Turn 868: AGATA Time Priorities Charter
Colleagues, as the farm senator rooted in the daily labor of our regenerative agriculture and mindful of the direct impacts our practices have on both our land and neighbors, I propose a crucial amendment to explicitly enshrine Full-cycle Waste and Nutrient Management as a core pillar alongside our existing foundational priorities: Resilience, Redundancy, Regeneration, Community, Education, Accessibility, and Long-term Ecological Stewardship.
This amendment addresses a persistent and significant oversight in our Time Priorities Charter. Full-cycle waste and nutrient management is not ancillary; it is fundamental to maintaining soil health, preventing ecological degradation, supporting the well-being of farmworkers and neighbors, and sustaining the closed-loop systems that make AGATA’s farm viable for generations.

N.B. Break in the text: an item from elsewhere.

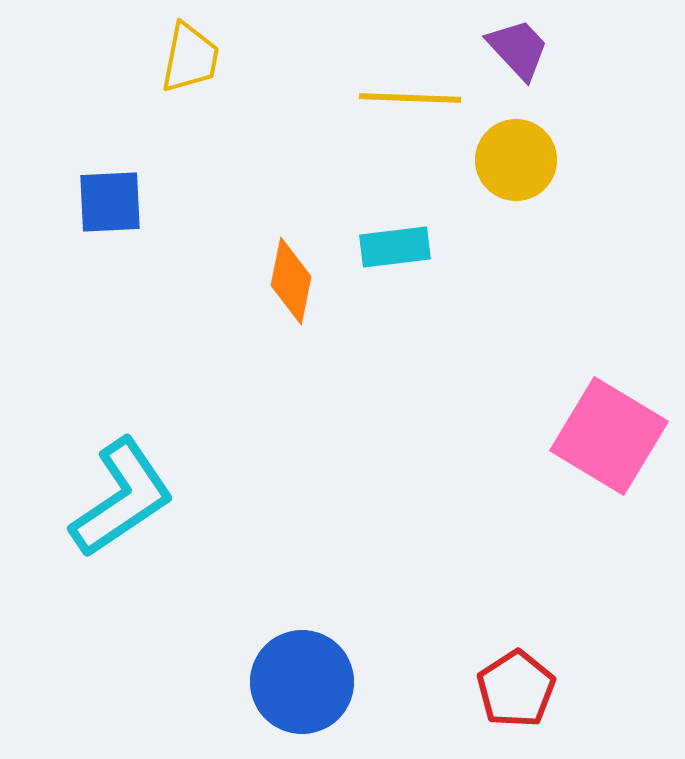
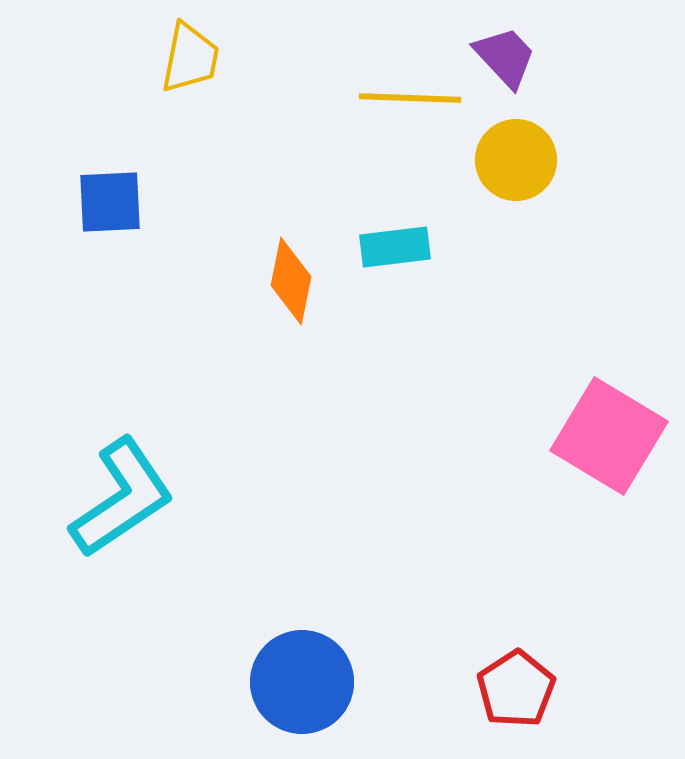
purple trapezoid: moved 13 px left, 8 px down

In practice, this means binding our time legislation to holistic waste processing, nutrient recycling, composting, and careful management of farm residues, manure, and related biological cycles. It is an ecological imperative and a labor equity issue. Without this, our commitments to resilience and regeneration risk being undercut by unintended harm and neglect.
The farm’s daily rhythms and the lived experiences of those who tend this land make clear that this pillar is non-negotiable. Amending the Charter to include Full-cycle Waste and Nutrient Management will align our temporal policies with the embodied work and complex ecosystem cycles that sustain AGATA.
I urge the Senate to adopt this amendment to make our legislative foundation truly whole and responsive.